Saved entries:
=== Section Start ===
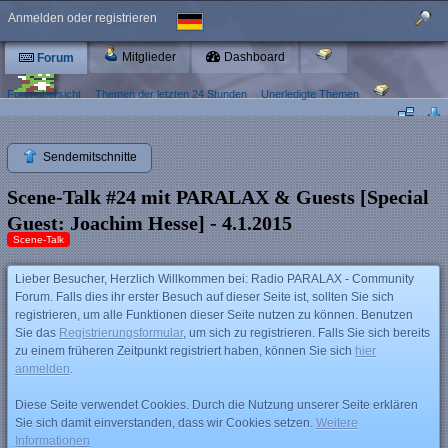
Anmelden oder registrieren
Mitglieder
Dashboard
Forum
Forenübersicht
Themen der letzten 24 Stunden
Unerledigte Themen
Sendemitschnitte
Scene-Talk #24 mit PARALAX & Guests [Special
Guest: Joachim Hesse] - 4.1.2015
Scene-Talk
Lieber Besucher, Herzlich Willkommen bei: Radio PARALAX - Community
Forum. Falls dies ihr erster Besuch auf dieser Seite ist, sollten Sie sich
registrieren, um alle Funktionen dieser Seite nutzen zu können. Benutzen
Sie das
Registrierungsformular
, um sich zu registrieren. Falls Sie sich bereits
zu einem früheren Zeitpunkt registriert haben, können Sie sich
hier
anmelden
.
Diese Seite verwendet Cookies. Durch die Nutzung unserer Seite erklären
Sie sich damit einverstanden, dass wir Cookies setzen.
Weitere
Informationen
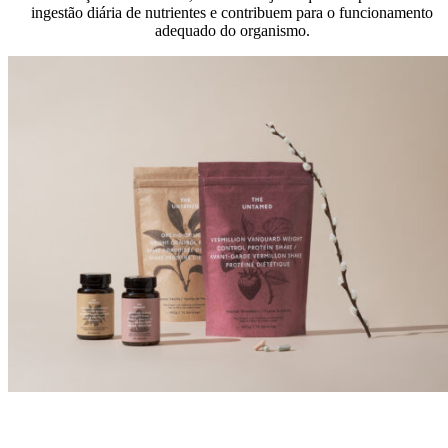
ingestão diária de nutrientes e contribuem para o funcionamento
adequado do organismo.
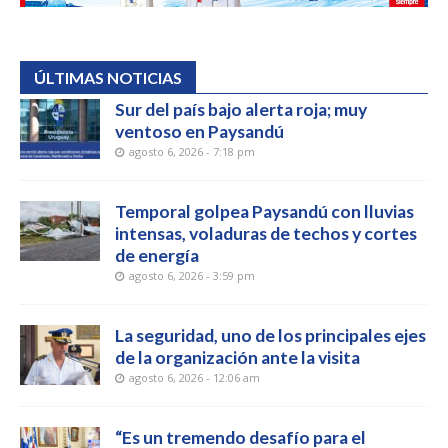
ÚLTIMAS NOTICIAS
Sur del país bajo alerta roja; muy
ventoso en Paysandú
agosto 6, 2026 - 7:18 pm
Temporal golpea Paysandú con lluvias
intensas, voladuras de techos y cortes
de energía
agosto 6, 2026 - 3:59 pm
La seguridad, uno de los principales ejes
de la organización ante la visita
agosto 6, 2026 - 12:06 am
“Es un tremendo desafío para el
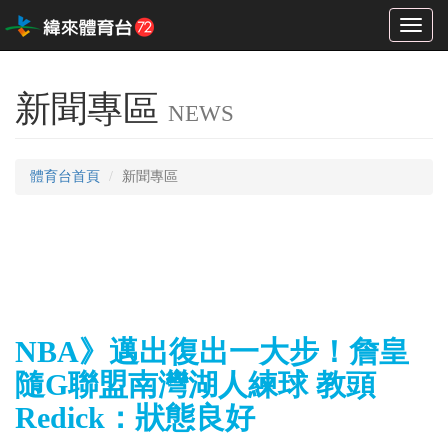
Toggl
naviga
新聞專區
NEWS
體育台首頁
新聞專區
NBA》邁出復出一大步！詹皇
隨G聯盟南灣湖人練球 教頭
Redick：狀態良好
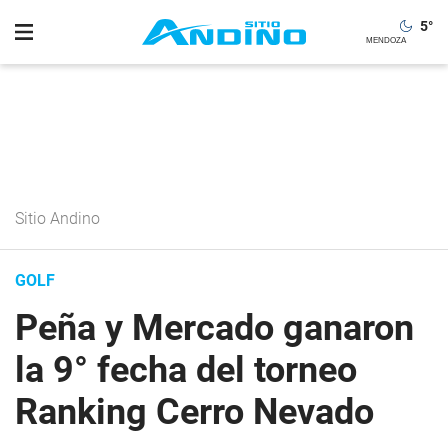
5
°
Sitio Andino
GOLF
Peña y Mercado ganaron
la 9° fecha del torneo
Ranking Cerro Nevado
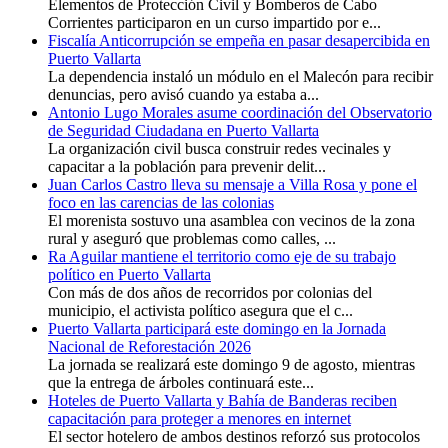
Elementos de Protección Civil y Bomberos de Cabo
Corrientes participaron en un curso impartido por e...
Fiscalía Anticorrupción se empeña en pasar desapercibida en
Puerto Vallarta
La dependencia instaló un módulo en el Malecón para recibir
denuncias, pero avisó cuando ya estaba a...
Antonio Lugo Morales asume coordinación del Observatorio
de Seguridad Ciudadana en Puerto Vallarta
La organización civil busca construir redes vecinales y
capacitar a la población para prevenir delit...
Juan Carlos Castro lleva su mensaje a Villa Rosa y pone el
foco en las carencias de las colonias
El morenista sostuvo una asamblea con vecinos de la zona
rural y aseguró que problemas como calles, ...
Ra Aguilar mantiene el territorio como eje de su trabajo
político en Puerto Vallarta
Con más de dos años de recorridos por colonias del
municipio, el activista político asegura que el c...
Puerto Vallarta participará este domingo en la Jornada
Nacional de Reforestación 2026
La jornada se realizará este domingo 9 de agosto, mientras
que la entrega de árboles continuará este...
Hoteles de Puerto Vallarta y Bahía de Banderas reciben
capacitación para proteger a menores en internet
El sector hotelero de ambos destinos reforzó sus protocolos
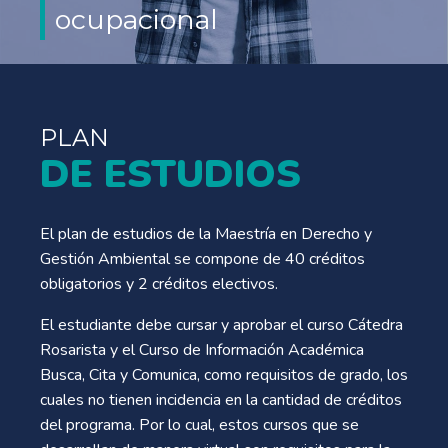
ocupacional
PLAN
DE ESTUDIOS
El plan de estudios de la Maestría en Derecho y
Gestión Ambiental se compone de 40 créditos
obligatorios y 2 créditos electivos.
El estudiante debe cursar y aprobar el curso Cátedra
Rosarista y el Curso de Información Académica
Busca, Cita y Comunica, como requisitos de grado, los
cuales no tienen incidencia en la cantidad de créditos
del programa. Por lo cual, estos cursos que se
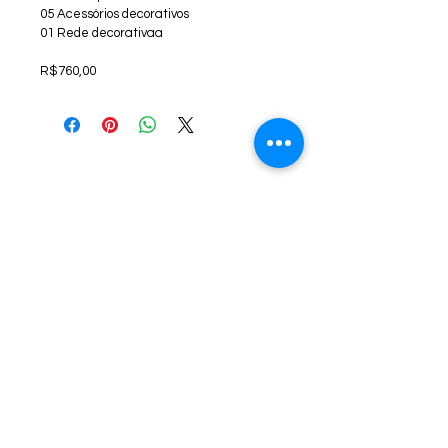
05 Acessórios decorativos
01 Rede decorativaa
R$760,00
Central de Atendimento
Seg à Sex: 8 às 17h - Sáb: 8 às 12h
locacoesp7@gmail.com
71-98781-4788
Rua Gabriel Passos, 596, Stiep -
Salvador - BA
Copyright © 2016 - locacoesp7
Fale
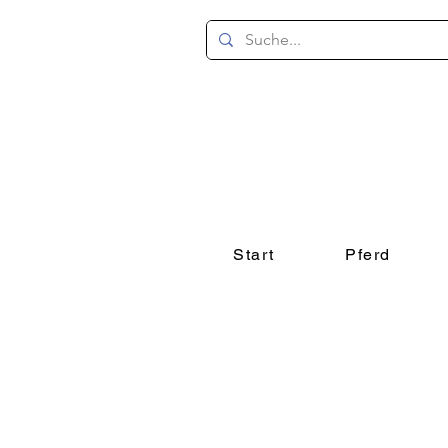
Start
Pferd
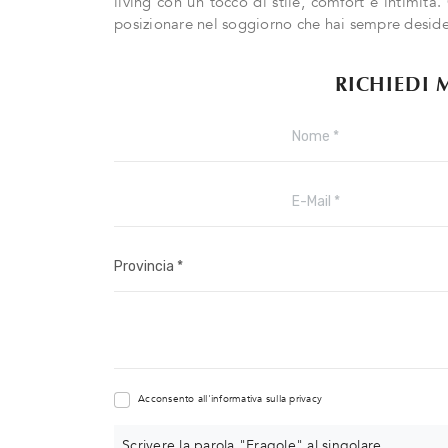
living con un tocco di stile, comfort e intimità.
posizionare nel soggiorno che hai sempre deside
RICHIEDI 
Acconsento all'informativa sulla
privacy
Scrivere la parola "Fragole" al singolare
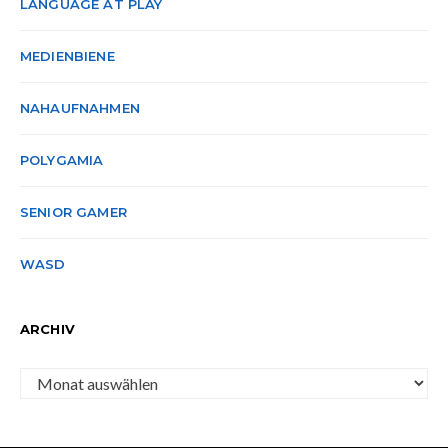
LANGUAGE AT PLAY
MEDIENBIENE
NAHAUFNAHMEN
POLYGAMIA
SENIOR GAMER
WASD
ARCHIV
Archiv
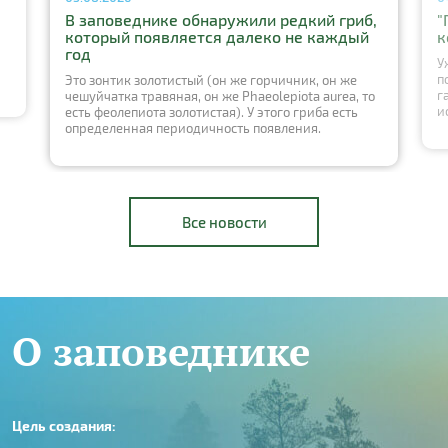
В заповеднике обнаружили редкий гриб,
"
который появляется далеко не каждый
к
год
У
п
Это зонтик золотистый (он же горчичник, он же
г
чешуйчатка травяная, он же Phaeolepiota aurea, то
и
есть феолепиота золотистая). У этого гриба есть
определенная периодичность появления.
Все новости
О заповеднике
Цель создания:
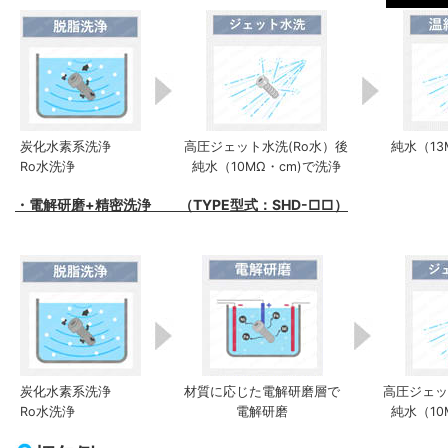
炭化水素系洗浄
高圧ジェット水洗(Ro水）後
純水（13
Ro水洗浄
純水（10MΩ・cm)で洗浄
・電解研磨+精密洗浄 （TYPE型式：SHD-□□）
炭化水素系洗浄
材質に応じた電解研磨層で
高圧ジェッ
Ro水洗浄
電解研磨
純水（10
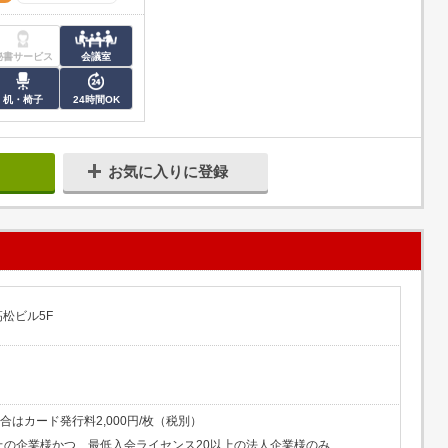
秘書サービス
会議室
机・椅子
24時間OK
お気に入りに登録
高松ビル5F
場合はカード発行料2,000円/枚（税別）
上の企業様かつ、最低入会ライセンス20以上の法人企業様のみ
=== Section End ===
Copy out all the data above exactly, pictures excluded.

Anmelden oder registrieren
Mitglieder
Dashboard
Forum
Forenübersicht
Themen der letzten 24 Stunden
Unerledigte Themen
Sendemitschnitte
Scene-Talk #24 mit PARALAX & Guests [Special
Guest: Joachim Hesse] - 4.1.2015
Scene-Talk
Lieber Besucher, Herzlich Willkommen bei: Radio PARALAX - Community
Forum. Falls dies ihr erster Besuch auf dieser Seite ist, sollten Sie sich
registrieren, um alle Funktionen dieser Seite nutzen zu können. Benutzen
Sie das
Registrierungsformular
, um sich zu registrieren. Falls Sie sich bereits
zu einem früheren Zeitpunkt registriert haben, können Sie sich
hier
anmelden
.
Diese Seite verwendet Cookies. Durch die Nutzung unserer Seite erklären
Sie sich damit einverstanden, dass wir Cookies setzen.
Weitere
Informationen
ingestão diária de nutrientes e contribuem para o funcionamento
adequado do organismo.
ÚLTIMAS NOTICIAS
Sur del país bajo alerta roja; muy
ventoso en Paysandú
agosto 6, 2026 - 7:18 pm
Temporal golpea Paysandú con lluvias
intensas, voladuras de techos y cortes
de energía
agosto 6, 2026 - 3:59 pm
La seguridad, uno de los principales ejes
de la organización ante la visita
agosto 6, 2026 - 12:06 am
“Es un tremendo desafío para el
Toggl
naviga
新聞專區
NEWS
體育台首頁
新聞專區
NBA》邁出復出一大步！詹皇
隨G聯盟南灣湖人練球 教頭
Redick：狀態良好
5
°
Sitio Andino
GOLF
Peña y Mercado ganaron
la 9° fecha del torneo
Ranking Cerro Nevado
Elementos de Protección Civil y Bomberos de Cabo
Corrientes participaron en un curso impartido por e...
Fiscalía Anticorrupción se empeña en pasar desapercibida en
Puerto Vallarta
La dependencia instaló un módulo en el Malecón para recibir
denuncias, pero avisó cuando ya estaba a...
Antonio Lugo Morales asume coordinación del Observatorio
de Seguridad Ciudadana en Puerto Vallarta
La organización civil busca construir redes vecinales y
capacitar a la población para prevenir delit...
Juan Carlos Castro lleva su mensaje a Villa Rosa y pone el
foco en las carencias de las colonias
El morenista sostuvo una asamblea con vecinos de la zona
rural y aseguró que problemas como calles, ...
Ra Aguilar mantiene el territorio como eje de su trabajo
político en Puerto Vallarta
Con más de dos años de recorridos por colonias del
municipio, el activista político asegura que el c...
Puerto Vallarta participará este domingo en la Jornada
Nacional de Reforestación 2026
La jornada se realizará este domingo 9 de agosto, mientras
que la entrega de árboles continuará este...
Hoteles de Puerto Vallarta y Bahía de Banderas reciben
capacitación para proteger a menores en internet
El sector hotelero de ambos destinos reforzó sus protocolos
ocupacional
PLAN
DE ESTUDIOS
El plan de estudios de la Maestría en Derecho y
Gestión Ambiental se compone de 40 créditos
obligatorios y 2 créditos electivos.
El estudiante debe cursar y aprobar el curso Cátedra
Rosarista y el Curso de Información Académica
Busca, Cita y Comunica, como requisitos de grado, los
cuales no tienen incidencia en la cantidad de créditos
del programa. Por lo cual, estos cursos que se
05 Acessórios decorativos
01 Rede decorativaa
R$760,00
Central de Atendimento
Seg à Sex: 8 às 17h - Sáb: 8 às 12h
locacoesp7@gmail.com
71-98781-4788
Rua Gabriel Passos, 596, Stiep -
Salvador - BA
Copyright © 2016 - locacoesp7
Fale
Start
Pferd
living con un tocco di stile, comfort e intimità.
posizionare nel soggiorno che hai sempre deside
RICHIEDI 
Acconsento all'informativa sulla
privacy
Scrivere la parola "Fragole" al singolare
LANGUAGE AT PLAY
MEDIENBIENE
NAHAUFNAHMEN
POLYGAMIA
SENIOR GAMER
WASD
ARCHIV
Archiv
В заповеднике обнаружили редкий гриб,
"
который появляется далеко не каждый
к
год
У
п
Это зонтик золотистый (он же горчичник, он же
г
чешуйчатка травяная, он же Phaeolepiota aurea, то
и
есть феолепиота золотистая). У этого гриба есть
определенная периодичность появления.
Все новости
О заповеднике
Цель создания:
炭化水素系洗浄
高圧ジェット水洗(Ro水）後
純水（13
Ro水洗浄
純水（10MΩ・cm)で洗浄
・電解研磨+精密洗浄 （TYPE型式：SHD-□□）
炭化水素系洗浄
材質に応じた電解研磨層で
高圧ジェッ
Ro水洗浄
電解研磨
純水（10
秘書サービス
会議室
机・椅子
24時間OK
お気に入りに登録
高松ビル5F
場合はカード発行料2,000円/枚（税別）
上の企業様かつ、最低入会ライセンス20以上の法人企業様のみ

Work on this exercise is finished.